Moving onto the fourth precept we engage with the second aspect of action, that of speech: I undertake the training principle to abstain from false speech. False speech is speech rooted in craving, hatred and fear. If we tell a lie it is usually because we want something, or because we wish to harm someone else or just because we are afraid to tell the truth. The positive precept is: with truthful communication I purify my speech. It is easy for us to forget that truthful communication needs in reality to be motivated by loving kindness. So often we can use ‘honesty’ as a weapon to hurt someone in the guise of being truthful – we may be being truthful about our negative mental states but that is often just an excuse to act them out rather than examine what is really going on for us. In fact a lot of the time we don’t really know ourselves enough to know what the truth is we need to communicate. Either that or we don’t have the literacy in our vocabulary to be able to pinpoint the truth in our experience. So often if I want to express a feeling in words I find it really hard to find the word that really describes what is going on for me at that moment. Then that feeling is often just the tip of an iceberg based on whether our needs at that moment are being met or unmet. Without awareness we are rarely in touch with what our motivations really are. So kindness and awareness are the keys again, whether we are speaking about people who aren’t present or we are speaking to someone with us, and a desire for connection, for interconnectedness rather than separation and division.

The fifth precept is about awareness: I undertake the training principle to abstain from substances which cloud the mind, or in its positive form: with mindfulness clear and radiant I purify my mind. We really can’t be aware of ourselves if we are intoxicated either by substances or perhaps by less tangible things like fame or glory, by sexual desire even. We have no hope of being able to have insight into the way things are if we live in a fog of our own making.
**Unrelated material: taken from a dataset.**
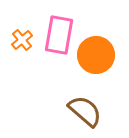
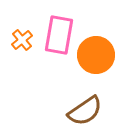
brown semicircle: rotated 105 degrees clockwise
Of course we like being in a fog because we don’t need to think about things, a lack of awareness can be quite pleasurable because we can live in a kind of animal existence that doesn’t worry or care about the consequences of what we are doing. Unfortunately we can’t eradicate awareness completely as human beings and it usually takes more and more substances to keep the mind clouded and unaware and those glimpses we do have of what we are about will probably frighten us if we let them in. Awareness is the only answer and actually as we find when we meditate it is a source of pleasure in itself. We are connecting more inwardly and outwardly as we develop awareness and our separation seems less certain, which of course can seem a bit scary for our ego, our fixed idea of ourselves. But it is the way things are and that interconnectedness has its own pleasures.

As well as viewing the precepts through the prism of loving-kindness we can see them through the prism of awareness, and awareness manifest by the Buddha is the wisdom aspect of Enlightenment. When we are truly aware of ourselves and the way things are we will communicate truthfully, we will be still and content, and we will be kind and generous.

I didn’t manage to quell my sexually compulsive behaviour by just abstaining by willpower, in fact I needed to stop trying to control it at all. I think I had to really know it, to be aware of it and not think of myself as a bad person because I was ‘promiscuous’. I decided that I would allow myself to go out cruising and have as much sex with as many people as I wished for as long as I wanted. I did this in the context of talking about it in the self-help group and with some of my new Buddhist friends. I improved the situation I was living in and I was going on retreats and learning to meditate. What happened was I discovered that I could have sex with people I wanted to and by staying out a few nights all night I realised that I didn’t really want to be there and I especially didn’t want to have sex in public toilets any more. Developing awareness of my feelings kindness towards myself was a large part of the solution.